600 millions d’euros d’investissement
Neo, c’est un investissement de 600 millions d’euros pour Unibail. Même si Bruxelles reste stratégique, le projet prend du retard. C’est en 2012 que le groupe a été désigné. Huit ans plus tard, il a dépensé des millions d’euros en études, bureaux d’architectes, d’urbanisme, de frais d’avocats et s’est engagé à payer un canon de 160 millions d’euros sur 10 ans pour pouvoir exploiter les lieux pendant 99 ans. Mais rien ne s’est affiché du côté des recettes.
Dans le contrat, il est indiqué que le permis d’urbanisme devait être octroyé au plus tard au 31 décembre 2020. Le 09 novembre, le permis est loin d’être prêt. Les certificats d’urbanisme et d’environnement sont là mais le PRAS (plan régional d’affectation du sol) est annulé ce qui empêche la délivrance de permis. Le PAD (plan d’aménagement directeur) mené par la Région bruxelloise et qui pourrait palier l’annulation du PRAS, n’est toujours pas terminé. Le permis pour la bretelle d’accès et la transformation de la A12 a été refusé par la Flandre. Sur ce point précis, les négociations semblent être en bonne voie maintenant mais rien n’est officiel.
Bref, pour Unibail, tant que rien n’est officiel, rien n’est fait. Et à partir du 1er janvier 2021, l’investisseur pourrait même se retirer du projet en invoquant un manquement de la part de la Ville de Bruxelles et de la Région. Il aurait alors la possibilité de demander des dédommagements dont le montant pourrait avoisiner les 15 millions d’euros.
Neo n’est plus dans le portefeuille de développement de l’investisseur
Du côté de la Ville de Bruxelles, on assure avoir eu, voici quelques semaines, les garanties de la part des directeurs d’Unibail que le projet ne sera pas abandonné. Pourtant, aujourd’hui, Unibail préfère rappeler que le PRAS a été annulé au premier semestre 2020 ce qui ralentit le projet. “Le projet n’apparaît plus dans le portefeuille de développement du groupe en raison de cette situation administrative, nous a répondu Unibail. Le portefeuille de développement du groupe n’inclut pas tous les projets sur lesquels le groupe travaille mais seulement ceux qui sont contrôlés ou engagés selon les définitions du groupe, qui supposent d’avoir reçu toutes les autorisations administratives nécessaires.”

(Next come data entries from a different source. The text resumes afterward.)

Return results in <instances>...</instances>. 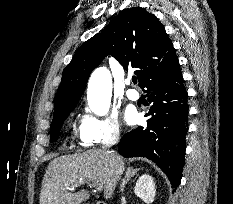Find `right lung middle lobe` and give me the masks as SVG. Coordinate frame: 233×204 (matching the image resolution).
<instances>
[{
	"label": "right lung middle lobe",
	"instance_id": "dd1d6c3e",
	"mask_svg": "<svg viewBox=\"0 0 233 204\" xmlns=\"http://www.w3.org/2000/svg\"><path fill=\"white\" fill-rule=\"evenodd\" d=\"M69 114H70V111L52 120V123L50 125V142H54L55 140H57L59 133H60L61 126Z\"/></svg>",
	"mask_w": 233,
	"mask_h": 204
}]
</instances>
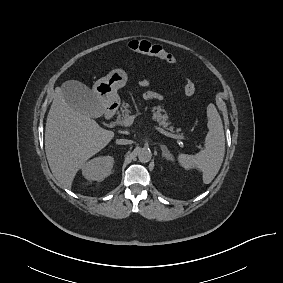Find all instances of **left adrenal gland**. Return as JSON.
<instances>
[{"label":"left adrenal gland","instance_id":"1","mask_svg":"<svg viewBox=\"0 0 283 283\" xmlns=\"http://www.w3.org/2000/svg\"><path fill=\"white\" fill-rule=\"evenodd\" d=\"M160 148L162 150V157L167 159V160L173 161L172 154L167 149V147L165 145H160Z\"/></svg>","mask_w":283,"mask_h":283}]
</instances>
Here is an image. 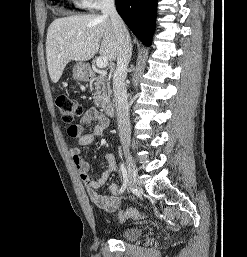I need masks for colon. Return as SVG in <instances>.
Segmentation results:
<instances>
[{
    "label": "colon",
    "instance_id": "1",
    "mask_svg": "<svg viewBox=\"0 0 247 257\" xmlns=\"http://www.w3.org/2000/svg\"><path fill=\"white\" fill-rule=\"evenodd\" d=\"M56 105L59 109L62 121L70 126L77 117H81L84 113L82 105L67 94L58 95ZM143 217L144 214L142 212L132 208L120 211L117 215V219L120 222H125L129 219L139 220Z\"/></svg>",
    "mask_w": 247,
    "mask_h": 257
}]
</instances>
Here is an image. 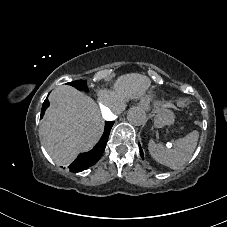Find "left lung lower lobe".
<instances>
[{"instance_id": "left-lung-lower-lobe-1", "label": "left lung lower lobe", "mask_w": 227, "mask_h": 227, "mask_svg": "<svg viewBox=\"0 0 227 227\" xmlns=\"http://www.w3.org/2000/svg\"><path fill=\"white\" fill-rule=\"evenodd\" d=\"M139 147H140V155L143 158V151H142V148H141L140 144H139Z\"/></svg>"}]
</instances>
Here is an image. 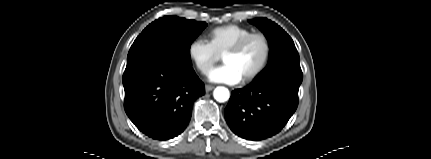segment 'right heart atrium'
Returning a JSON list of instances; mask_svg holds the SVG:
<instances>
[{
  "instance_id": "d8ad5b80",
  "label": "right heart atrium",
  "mask_w": 431,
  "mask_h": 159,
  "mask_svg": "<svg viewBox=\"0 0 431 159\" xmlns=\"http://www.w3.org/2000/svg\"><path fill=\"white\" fill-rule=\"evenodd\" d=\"M187 54L196 69L203 75H207L220 58L210 42L200 37L189 43Z\"/></svg>"
}]
</instances>
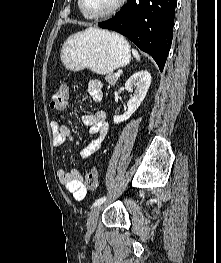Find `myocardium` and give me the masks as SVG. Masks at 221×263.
<instances>
[{
    "mask_svg": "<svg viewBox=\"0 0 221 263\" xmlns=\"http://www.w3.org/2000/svg\"><path fill=\"white\" fill-rule=\"evenodd\" d=\"M127 0H118L116 2V4L114 6H112L110 9L99 13V14H92L89 13L88 11H86L84 4H83V0H78V6L80 11L82 12V14L89 18V19H102V18H106L109 17L111 15H114L116 12H118L126 3Z\"/></svg>",
    "mask_w": 221,
    "mask_h": 263,
    "instance_id": "myocardium-1",
    "label": "myocardium"
}]
</instances>
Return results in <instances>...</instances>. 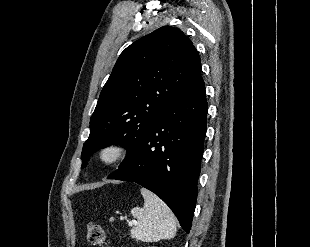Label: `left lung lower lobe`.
Returning a JSON list of instances; mask_svg holds the SVG:
<instances>
[{
    "label": "left lung lower lobe",
    "instance_id": "1",
    "mask_svg": "<svg viewBox=\"0 0 310 247\" xmlns=\"http://www.w3.org/2000/svg\"><path fill=\"white\" fill-rule=\"evenodd\" d=\"M207 110L205 85L199 75L162 112L137 152L108 176L154 192L187 233L196 206Z\"/></svg>",
    "mask_w": 310,
    "mask_h": 247
}]
</instances>
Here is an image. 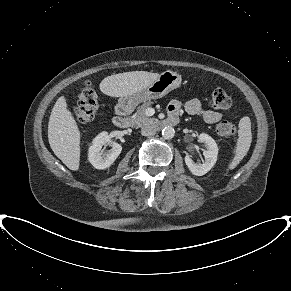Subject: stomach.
Listing matches in <instances>:
<instances>
[{
	"label": "stomach",
	"mask_w": 291,
	"mask_h": 291,
	"mask_svg": "<svg viewBox=\"0 0 291 291\" xmlns=\"http://www.w3.org/2000/svg\"><path fill=\"white\" fill-rule=\"evenodd\" d=\"M182 77L180 74L167 70L159 75L151 85L132 95L120 97L118 107L123 110H132L141 102L158 99L170 91L180 87Z\"/></svg>",
	"instance_id": "obj_1"
}]
</instances>
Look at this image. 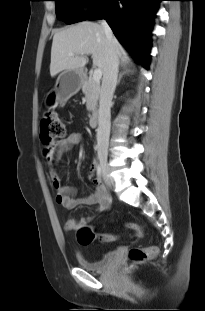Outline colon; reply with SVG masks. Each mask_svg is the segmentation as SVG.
Listing matches in <instances>:
<instances>
[{"label":"colon","instance_id":"obj_1","mask_svg":"<svg viewBox=\"0 0 205 311\" xmlns=\"http://www.w3.org/2000/svg\"><path fill=\"white\" fill-rule=\"evenodd\" d=\"M66 134V126L64 121L56 114L46 115L40 123V140L45 148L44 154L49 157V149L57 142L61 141ZM125 227L133 232L136 236H140L142 231L138 224L127 223ZM78 242L81 245H89L95 240L103 243L114 242L117 236L114 234L97 235L88 225H82L77 229ZM158 253L157 247L131 248L124 261L127 268L142 264L149 259L155 257Z\"/></svg>","mask_w":205,"mask_h":311}]
</instances>
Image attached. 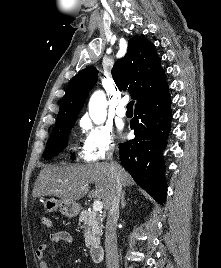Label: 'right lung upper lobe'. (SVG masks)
Here are the masks:
<instances>
[{"label": "right lung upper lobe", "instance_id": "obj_1", "mask_svg": "<svg viewBox=\"0 0 221 268\" xmlns=\"http://www.w3.org/2000/svg\"><path fill=\"white\" fill-rule=\"evenodd\" d=\"M160 62L155 46L150 41L133 37L128 41L126 55L113 65L112 76L117 87L119 90L128 89L136 100V106L168 90ZM97 78L95 67L83 69L73 78L62 98L55 124L77 118Z\"/></svg>", "mask_w": 221, "mask_h": 268}]
</instances>
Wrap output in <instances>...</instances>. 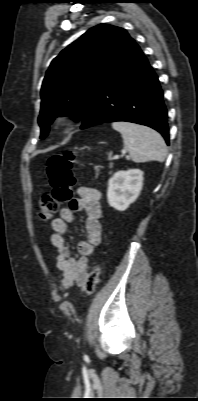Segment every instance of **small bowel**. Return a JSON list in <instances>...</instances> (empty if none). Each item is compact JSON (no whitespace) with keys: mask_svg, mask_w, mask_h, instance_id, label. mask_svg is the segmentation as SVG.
<instances>
[{"mask_svg":"<svg viewBox=\"0 0 198 401\" xmlns=\"http://www.w3.org/2000/svg\"><path fill=\"white\" fill-rule=\"evenodd\" d=\"M77 193L78 198L72 200L68 207L62 208L59 216L52 221L51 244L57 252L56 267L63 289L85 286L89 277V258L95 253L102 239L100 191L81 186ZM77 212H84L87 216L85 228L88 240L79 242L78 256H72L66 235L68 224L74 221Z\"/></svg>","mask_w":198,"mask_h":401,"instance_id":"small-bowel-1","label":"small bowel"}]
</instances>
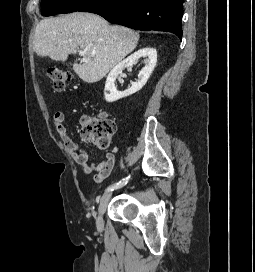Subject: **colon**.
Masks as SVG:
<instances>
[{
	"instance_id": "colon-1",
	"label": "colon",
	"mask_w": 255,
	"mask_h": 272,
	"mask_svg": "<svg viewBox=\"0 0 255 272\" xmlns=\"http://www.w3.org/2000/svg\"><path fill=\"white\" fill-rule=\"evenodd\" d=\"M47 76L52 81V87L55 92L63 91L71 79L70 72L62 68H50L47 71ZM115 131V121L106 115L83 120L80 128L81 136L99 149H107L109 147Z\"/></svg>"
}]
</instances>
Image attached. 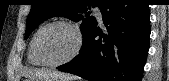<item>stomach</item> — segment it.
Returning <instances> with one entry per match:
<instances>
[{"label": "stomach", "instance_id": "stomach-1", "mask_svg": "<svg viewBox=\"0 0 169 81\" xmlns=\"http://www.w3.org/2000/svg\"><path fill=\"white\" fill-rule=\"evenodd\" d=\"M31 81V80H28ZM38 81H73V80H38Z\"/></svg>", "mask_w": 169, "mask_h": 81}]
</instances>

Unibail affirme vouloir résoudre cette situation dans les prochains mois mais les retards successifs et les difficultés du groupe pourraient avoir raison des meilleures volontés. Dans le dernier planning présenté en septembre 2019, le chantier devait débuter en 2020 pour une ouverture dgu centre en 2023 et la finalisation des derniers logements en 2029. On en est loin et tout ne peut pas être imputé au covid-19.
Pour la Ville, la Région doit maintenant avancer rapidement et donner elle aussi des garanties au groupe qui pourrait revoir sa stratégie d’investissements pour les prochaines années. Si Neo 1 devait échouer, il faudrait tout repenser. Une opportunité pour certains mais surtout l’assurance d’un statu quo de longue durée. Sans Unibail, il semble impossible de trouver un investisseur prêt à mettre autant d’argent dans ce quartier. Le plateau du Heysel pourrait rester en l’état pendant de longues années.